Para empezar con algo, ¿es canto? A pesar de nuestra carencia de sentido musical, poseemos tradiciones de canto; en la antigüedad, el canto existió entre nosotros; las leyendas lo mencionan, y hasta se conservan canciones, que desde luego ya nadie puede entonar. Por lo tanto, tenemos alguna idea de lo que es el canto, y es evidente que el canto de Josefina no corresponde a esa idea. ¿Es entonces canto? ¿No será quizás un simple chillido? Todos sabemos que el chillido es una aptitud artística de nuestro pueblo, o, mejor que una aptitud, una expresión vital característica. Todos chillamos, pero a nadie se le ocurre que esto sea un arte, chillamos sin darle importancia, hasta sin darnos cuenta, y muchos de nosotros ni siquiera saben que es una de nuestras características. Por lo tanto, si fuera cierto que Josefina no canta, sino chilla, y que tal vez, como creo yo por lo menos, su chillido no sobrepasa los límites de un chillido común —hasta es posible que sus fuerzas ni siquiera alcancen para un chillido común, cuando un simple trabajador de la tierra puede chillar todo el día, mientras trabaja, sin cansarse—; si todo esto fuera cierto, entonces quedarían de inmediato refutadas todas las pretensiones artísticas de Josefina, pero todavía faltaría resolver el misterio de su inmenso encanto.

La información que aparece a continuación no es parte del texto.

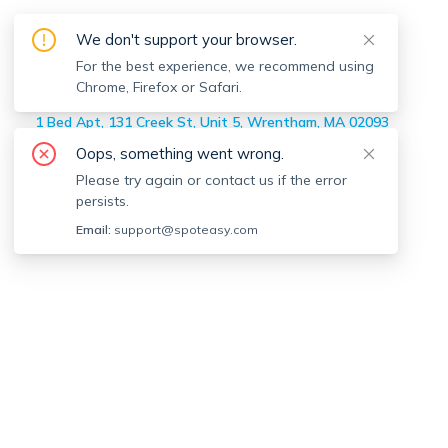
On-market
Wrentham
Apartments
We don't support your browser.
Home
>
On-market Apartments
For the best experience, we recommend using
>
Wrentham
Chrome, Firefox or Safari.
4 Bed Apt, 1565 West, Unit 1, Wrentham, MA 02093
1 Bed Apt, 131 Creek St, Unit 5, Wrentham, MA 02093
2 Bed Apt, 4 West St, Unit 2, Wrentham, MA 02093
Oops, something went wrong.
Please try again or contact us if the error
persists.
Email:
support@spoteasy.com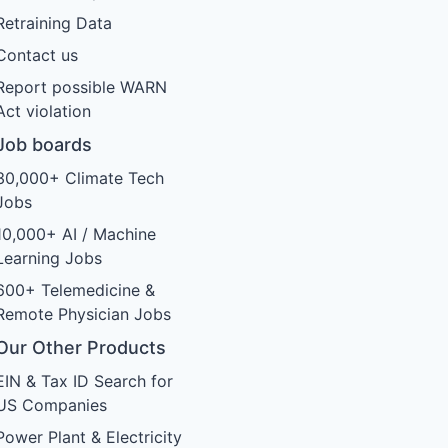
Retraining Data
Contact us
Report possible WARN
Act violation
Job boards
30,000+ Climate Tech
Jobs
10,000+ AI / Machine
Learning Jobs
600+ Telemedicine &
Remote Physician Jobs
Our Other Products
EIN & Tax ID Search for
US Companies
Power Plant & Electricity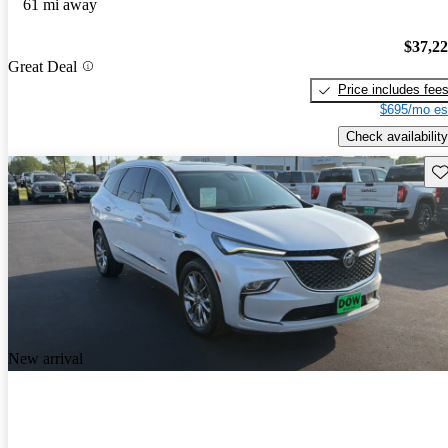
61 mi away
$37,2
Great Deal
Price includes fee
$695/mo es
Check availability
Sav
New arrival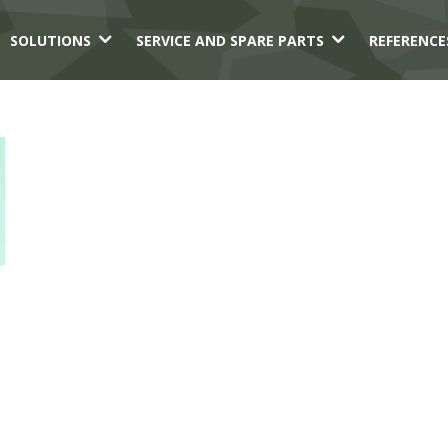
3
3
SOLUTIONS
SERVICE AND SPARE PARTS
REFERENCE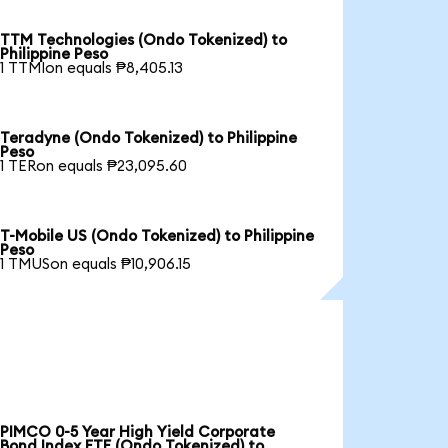
TTM Technologies (Ondo Tokenized) to
Philippine Peso
1 TTMIon equals ₱8,405.13
Teradyne (Ondo Tokenized) to Philippine
Peso
1 TERon equals ₱23,095.60
T-Mobile US (Ondo Tokenized) to Philippine
Peso
1 TMUSon equals ₱10,906.15
PIMCO 0-5 Year High Yield Corporate
Bond Index ETF (Ondo Tokenized) to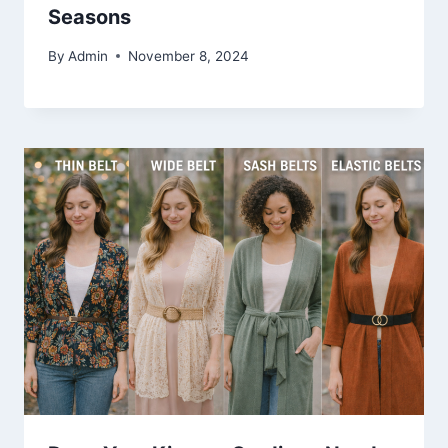
Seasons
By
Admin
November 8, 2024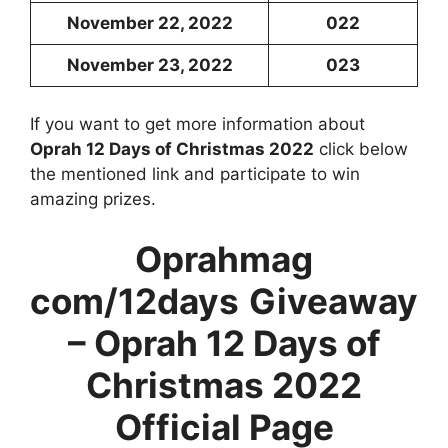
November 22, 2022
022
November 23, 2022
023
If you want to get more information about
Oprah 12 Days of Christmas 2022
click below
the mentioned link and participate to win
amazing prizes.
Oprahmag
com/12days
Giveaway
– Oprah 12 Days of
Christmas 2022
Official Page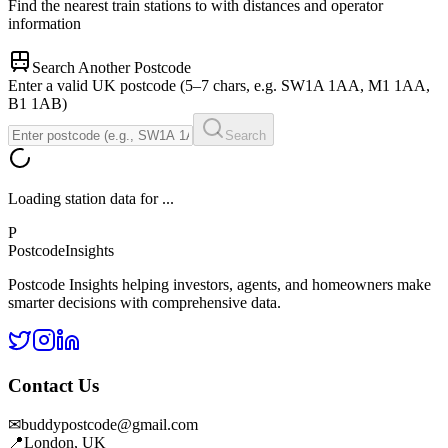
Find the nearest train stations to
with distances and operator
information
Search Another Postcode
Enter a valid UK postcode (5–7 chars, e.g. SW1A 1AA, M1 1AA,
B1 1AB)
Search
Loading station data for
...
P
Postcode
Insights
Postcode Insights helping investors, agents, and homeowners make
smarter decisions with comprehensive data.
Contact Us
✉
buddypostcode@gmail.com
📍
London, UK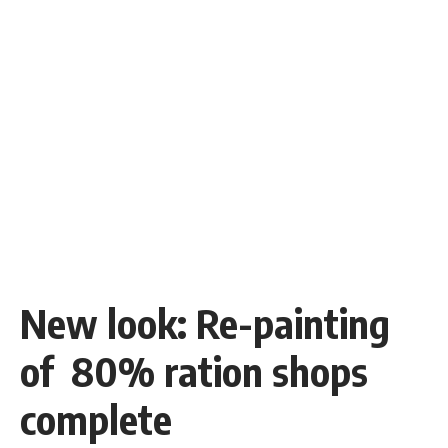
New look: Re-painting
of 80% ration shops
complete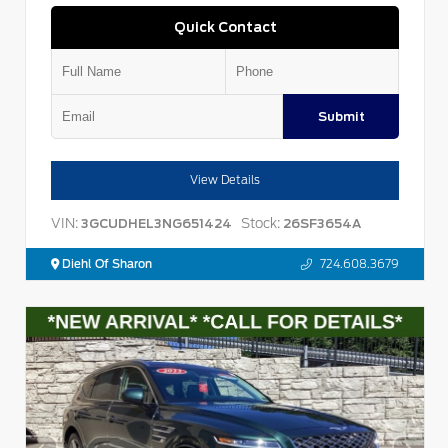
Quick Contact
Submit
View Details
VIN:
Stock:
3GCUDHEL3NG651424
26SF3654A
Diehl Of Sharon
724.608.3679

Tengamos en cuenta, después de todo, que lo que ella emite es un simple chillido. Si uno se coloca bien lejos y la escucha, o todavía mejor, si para poner a prueba su discernimiento trata de reconocer la voz de Josefina cuando ésta canta en medio de otras voces, sólo distingue, sin lugar a dudas, un vulgar chillido, que en el mejor de los casos apenas se diferencia por su delicadeza o su suavidad. Y sin embargo, si no se está ante ella, ya no se oye un simple chillido; para comprender su arte es necesario no sólo escucharla, sino también contemplarla. Aun cuando sólo fuera nuestro chillido cotidiano, nos encontramos ante todo con la peculiaridad de alguien que se prepara con solemnidad para ejecutar un acto cotidiano. Cascar una nuez no es realmente un arte, y en consecuencia nadie se atrevería a congregar a un auditorio para cascar nueces. Pero si lo hace y logra su propósito, entonces ya no se trata simplemente de cascar nueces. O tal vez se trate simplemente de cascar nueces, pero se descubre que nos hemos despreocupado totalmente de dicho arte porque lo dominábamos demasiado, y este nuevo cascador de nueces nos muestra por primera vez la real esencia del arte, al punto que podría convenirle, para dar un mayor efecto, ser un poco menos hábil en cascar nueces que la mayoría de nosotros.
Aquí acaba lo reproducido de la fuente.